#### To do
Because the pictures are not wanted, give back only the exact text of every entry below.

#### Provided information
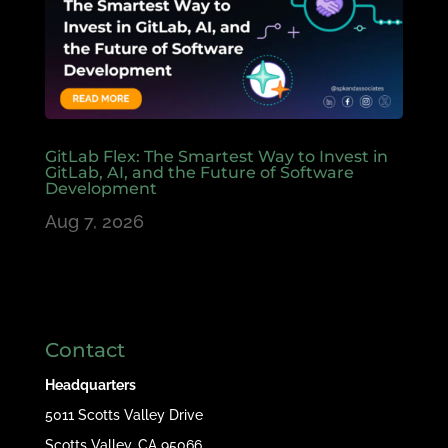
GitLab Flex: The Smartest Way to Invest in
GitLab, AI, and the Future of Software
Development
Aug 7, 2026
Contact
Headquarters
5011 Scotts Valley Drive
Scotts Valley, CA 95066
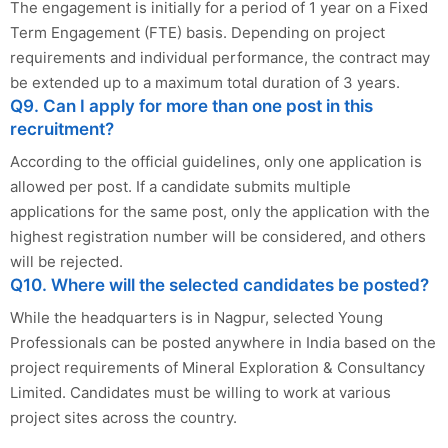
The engagement is initially for a period of 1 year on a Fixed
Term Engagement (FTE) basis. Depending on project
requirements and individual performance, the contract may
be extended up to a maximum total duration of 3 years.
Q9. Can I apply for more than one post in this
recruitment?
According to the official guidelines, only one application is
allowed per post. If a candidate submits multiple
applications for the same post, only the application with the
highest registration number will be considered, and others
will be rejected.
Q10. Where will the selected candidates be posted?
While the headquarters is in Nagpur, selected Young
Professionals can be posted anywhere in India based on the
project requirements of Mineral Exploration & Consultancy
Limited. Candidates must be willing to work at various
project sites across the country.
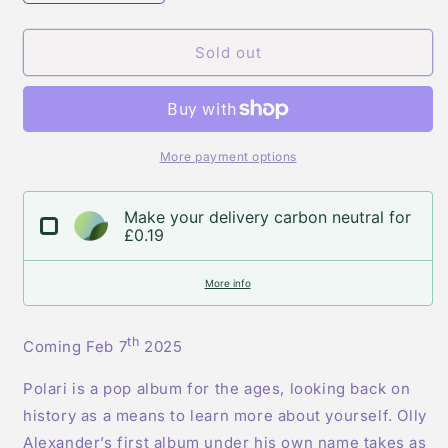
quantity
quantity
for
for
Olly
Olly
Sold out
Alexander
Alexander
-
-
Polari
Polari
-
-
Indie
Indie
More payment options
Exclusive
Exclusive
Purple
Purple
Make your delivery carbon neutral for
Vinyl
Vinyl
£0.19
plus
plus
Poster
Poster
More info
th
Coming Feb 7
2025
Polari is a pop album for the ages, looking back on
history as a means to learn more about yourself. Olly
Alexander’s first album under his own name takes as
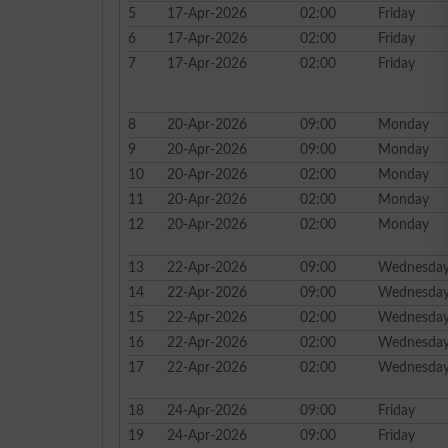
5
17-Apr-2026
02:00
Friday
6
17-Apr-2026
02:00
Friday
7
17-Apr-2026
02:00
Friday
8
20-Apr-2026
09:00
Monday
9
20-Apr-2026
09:00
Monday
10
20-Apr-2026
02:00
Monday
11
20-Apr-2026
02:00
Monday
12
20-Apr-2026
02:00
Monday
13
22-Apr-2026
09:00
Wednesda
14
22-Apr-2026
09:00
Wednesda
15
22-Apr-2026
02:00
Wednesda
16
22-Apr-2026
02:00
Wednesda
17
22-Apr-2026
02:00
Wednesda
18
24-Apr-2026
09:00
Friday
19
24-Apr-2026
09:00
Friday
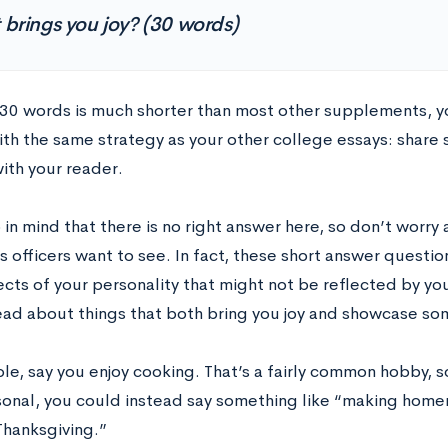
brings you joy? (30 words)
30 words is much shorter than most other supplements, y
th the same strategy as your other college essays: share
ith your reader.
in mind that there is no right answer here, so don’t worry
 officers want to see. In fact, these short answer questio
cts of your personality that might not be reflected by you
tead about things that both bring you joy and showcase s
le, say you enjoy cooking. That’s a fairly common hobby, 
onal, you could instead say something like “making hom
Thanksgiving.”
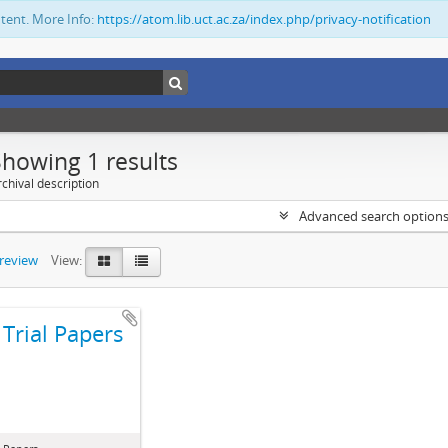
ntent. More Info:
https://atom.lib.uct.ac.za/index.php/privacy-notification
Showing 1 results
chival description
Advanced search option
preview
View:
Trial Papers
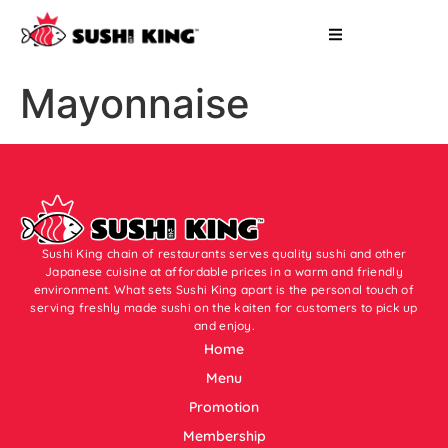
Mayonnaise
Sushi King chain of restaurants serves quality sushi and other
Japanese cuisine at affordable prices in a warm and friendly
environment. What sets Sushi King apart is the personal touch of
serving freshly made sushi on the kaiten for customers to pick up
and enjoy.
Home
Menu
Promotion
Membership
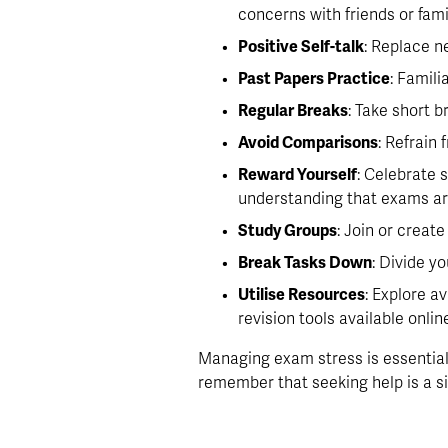
concerns with friends or fami
Positive Self-talk
: Replace n
Past Papers Practice
: Famili
Regular Breaks
: Take short 
Avoid Comparisons
: Refrain
Reward Yourself
: Celebrate 
understanding that exams are
Study Groups
: Join or creat
Break Tasks Down
: Divide y
Utilise Resources
: Explore a
revision tools available onli
Managing exam stress is essential 
remember that seeking help is a s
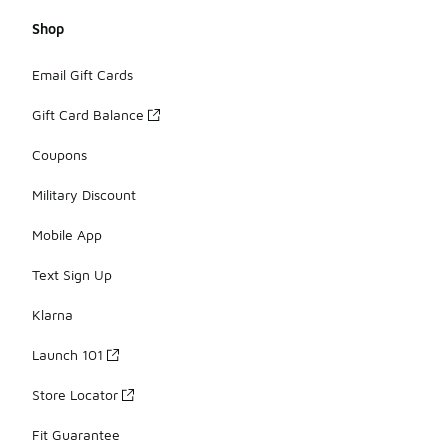
Shop
Email Gift Cards
Gift Card Balance
Coupons
Military Discount
Mobile App
Text Sign Up
Klarna
Launch 101
Store Locator
Fit Guarantee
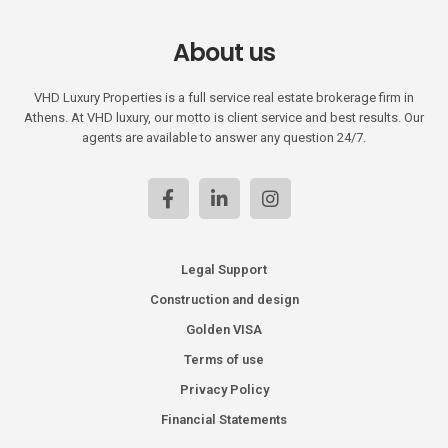
About us
VHD Luxury Properties is a full service real estate brokerage firm in
Athens. At VHD luxury, our motto is client service and best results. Our
agents are available to answer any question 24/7.
Legal Support
Construction and design
Golden VISA
Terms of use
Privacy Policy
Financial Statements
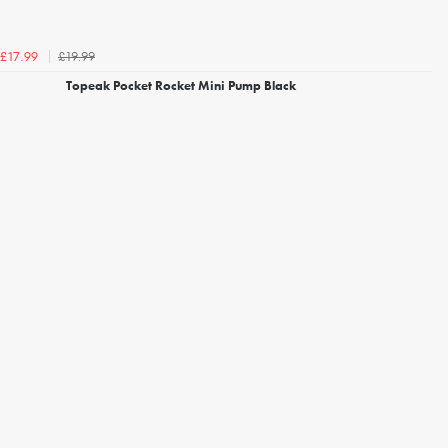
£19.99
£17.99
Topeak Pocket Rocket Mini Pump Black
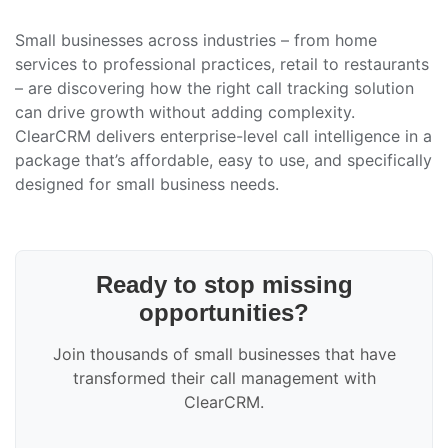
Small businesses across industries – from home
services to professional practices, retail to restaurants
– are discovering how the right call tracking solution
can drive growth without adding complexity.
ClearCRM delivers enterprise-level call intelligence in a
package that’s affordable, easy to use, and specifically
designed for small business needs.
Ready to stop missing
opportunities?
Join thousands of small businesses that have
transformed their call management with
ClearCRM.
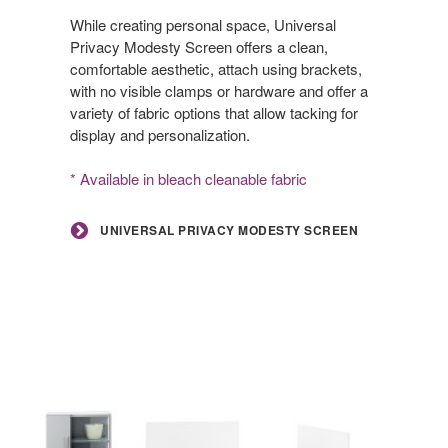
Modesty
Screen
While creating personal space, Universal
Privacy Modesty Screen offers a clean,
comfortable aesthetic, attach using brackets,
with no visible clamps or hardware and offer a
variety of fabric options that allow tacking for
display and personalization.
* Available in bleach cleanable fabric
UNIVERSAL PRIVACY MODESTY SCREEN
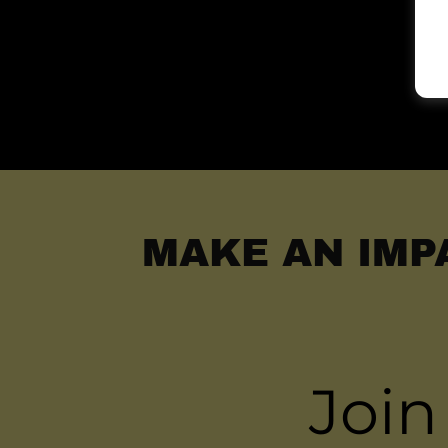
MAKE AN IMP
Join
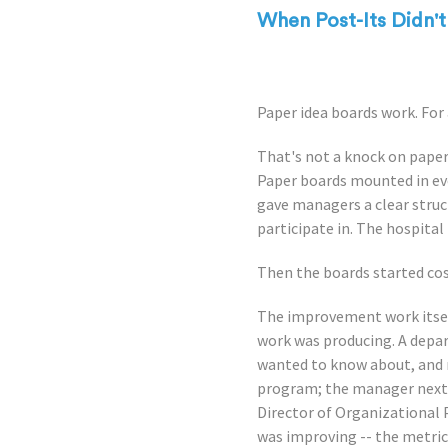
When Post-Its Didn'
Paper idea boards work. For 
That's not a knock on paper.
Paper boards mounted in eve
gave managers a clear struc
participate in. The hospital 
Then the boards started co
The improvement work itsel
work was producing. A depa
wanted to know about, and 
program; the manager next do
Director of Organizational
was improving -- the metri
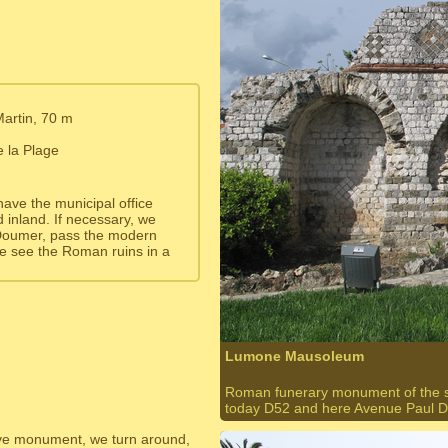
Martin, 70 m
e la Plage
 have the municipal office
nd inland. If necessary, we
 Doumer, pass the modern
e see the Roman ruins in a
Lumone Mausoleum
Roman funerary monument of the so-
today D52 and here Avenue Paul 
ave monument, we turn around,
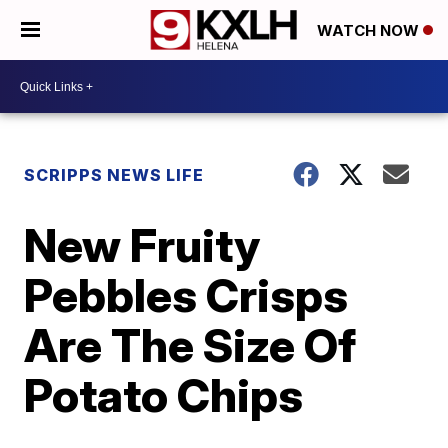
WATCH NOW
SCRIPPS NEWS LIFE
New Fruity
Pebbles Crisps
Are The Size Of
Potato Chips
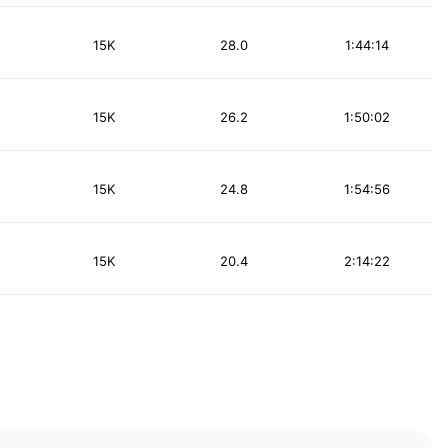
15K
28.0
1:44:14
15K
26.2
1:50:02
15K
24.8
1:54:56
15K
20.4
2:14:22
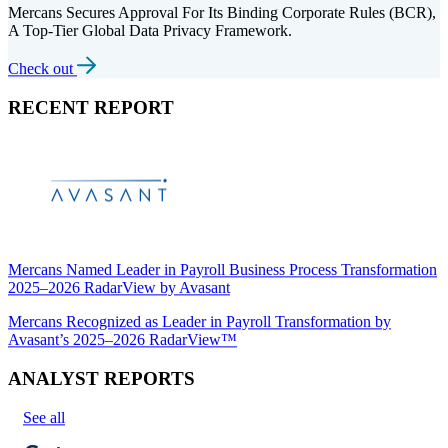
Mercans Secures Approval For Its Binding Corporate Rules (BCR),
A Top-Tier Global Data Privacy Framework.
Check out
RECENT REPORT
Mercans Named Leader in Payroll Business Process Transformation
2025–2026 RadarView by Avasant
Mercans Recognized as Leader in Payroll Transformation by
Avasant’s 2025–2026 RadarView™
ANALYST REPORTS
See all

#### Task response
GitLab Flex: The Smartest Way to Invest in
GitLab, AI, and the Future of Software
Development
Aug 7, 2026
Contact
Headquarters
5011 Scotts Valley Drive
Scotts Valley, CA 95066
The engagement is initially for a period of 1 year on a Fixed
Term Engagement (FTE) basis. Depending on project
requirements and individual performance, the contract may
be extended up to a maximum total duration of 3 years.
Q9. Can I apply for more than one post in this
recruitment?
According to the official guidelines, only one application is
allowed per post. If a candidate submits multiple
applications for the same post, only the application with the
highest registration number will be considered, and others
will be rejected.
Q10. Where will the selected candidates be posted?
While the headquarters is in Nagpur, selected Young
Professionals can be posted anywhere in India based on the
project requirements of Mineral Exploration & Consultancy
Limited. Candidates must be willing to work at various
project sites across the country.
quantity
quantity
for
for
Olly
Olly
Sold out
Alexander
Alexander
-
-
Polari
Polari
-
-
Indie
Indie
More payment options
Exclusive
Exclusive
Purple
Purple
Make your delivery carbon neutral for
Vinyl
Vinyl
£0.19
plus
plus
Poster
Poster
More info
th
Coming Feb 7
2025
Polari is a pop album for the ages, looking back on
history as a means to learn more about yourself. Olly
Alexander’s first album under his own name takes as
5
17-Apr-2026
02:00
Friday
6
17-Apr-2026
02:00
Friday
7
17-Apr-2026
02:00
Friday
8
20-Apr-2026
09:00
Monday
9
20-Apr-2026
09:00
Monday
10
20-Apr-2026
02:00
Monday
11
20-Apr-2026
02:00
Monday
12
20-Apr-2026
02:00
Monday
13
22-Apr-2026
09:00
Wednesda
14
22-Apr-2026
09:00
Wednesda
15
22-Apr-2026
02:00
Wednesda
16
22-Apr-2026
02:00
Wednesda
17
22-Apr-2026
02:00
Wednesda
18
24-Apr-2026
09:00
Friday
19
24-Apr-2026
09:00
Friday
brings you joy? (30 words)
30 words is much shorter than most other supplements, y
th the same strategy as your other college essays: share
ith your reader.
in mind that there is no right answer here, so don’t worry
 officers want to see. In fact, these short answer questio
cts of your personality that might not be reflected by you
tead about things that both bring you joy and showcase s
le, say you enjoy cooking. That’s a fairly common hobby, 
onal, you could instead say something like “making hom
Thanksgiving.”
ntent. More Info:
https://atom.lib.uct.ac.za/index.php/privacy-notification
Showing 1 results
chival description
Advanced search option
preview
View:
Trial Papers
Mayonnaise
Sushi King chain of restaurants serves quality sushi and other
Japanese cuisine at affordable prices in a warm and friendly
environment. What sets Sushi King apart is the personal touch of
serving freshly made sushi on the kaiten for customers to pick up
and enjoy.
Home
Menu
Promotion
Membership
concerns with friends or fami
Positive Self-talk
: Replace n
Past Papers Practice
: Famili
Regular Breaks
: Take short 
Avoid Comparisons
: Refrain
Reward Yourself
: Celebrate 
understanding that exams are
Study Groups
: Join or creat
Break Tasks Down
: Divide y
Utilise Resources
: Explore a
revision tools available onli
Managing exam stress is essential 
remember that seeking help is a s
Shop
Email Gift Cards
Gift Card Balance
Coupons
Military Discount
Mobile App
Text Sign Up
Klarna
Launch 101
Store Locator
Fit Guarantee
About us
VHD Luxury Properties is a full service real estate brokerage firm in
Athens. At VHD luxury, our motto is client service and best results. Our
agents are available to answer any question 24/7.
Legal Support
Construction and design
Golden VISA
Terms of use
Privacy Policy
Financial Statements
£19.99
£17.99
Topeak Pocket Rocket Mini Pump Black
Small businesses across industries – from home
services to professional practices, retail to restaurants
– are discovering how the right call tracking solution
can drive growth without adding complexity.
ClearCRM delivers enterprise-level call intelligence in a
package that’s affordable, easy to use, and specifically
designed for small business needs.
Ready to stop missing
opportunities?
Join thousands of small businesses that have
transformed their call management with
ClearCRM.
Modesty
Screen
While creating personal space, Universal
Privacy Modesty Screen offers a clean,
comfortable aesthetic, attach using brackets,
with no visible clamps or hardware and offer a
variety of fabric options that allow tacking for
display and personalization.
* Available in bleach cleanable fabric
UNIVERSAL PRIVACY MODESTY SCREEN
MAKE AN IMP
Join
When Post-Its Didn'
Paper idea boards work. For 
That's not a knock on paper.
Paper boards mounted in eve
gave managers a clear struc
participate in. The hospital 
Then the boards started co
The improvement work itsel
work was producing. A depa
wanted to know about, and 
program; the manager next do
Director of Organizational
was improving -- the metri
Martin, 70 m
e la Plage
 have the municipal office
nd inland. If necessary, we
 Doumer, pass the modern
e see the Roman ruins in a
Lumone Mausoleum
Roman funerary monument of the so-
today D52 and here Avenue Paul 
ave monument, we turn around,
WATCH NOW
SCRIPPS NEWS LIFE
New Fruity
Pebbles Crisps
Are The Size Of
Potato Chips
15K
28.0
1:44:14
15K
26.2
1:50:02
15K
24.8
1:54:56
15K
20.4
2:14:22
Mercans Secures Approval For Its Binding Corporate Rules (BCR),
A Top-Tier Global Data Privacy Framework.
Check out
RECENT REPORT
Mercans Named Leader in Payroll Business Process Transformation
2025–2026 RadarView by Avasant
Mercans Recognized as Leader in Payroll Transformation by
Avasant’s 2025–2026 RadarView™
ANALYST REPORTS
See all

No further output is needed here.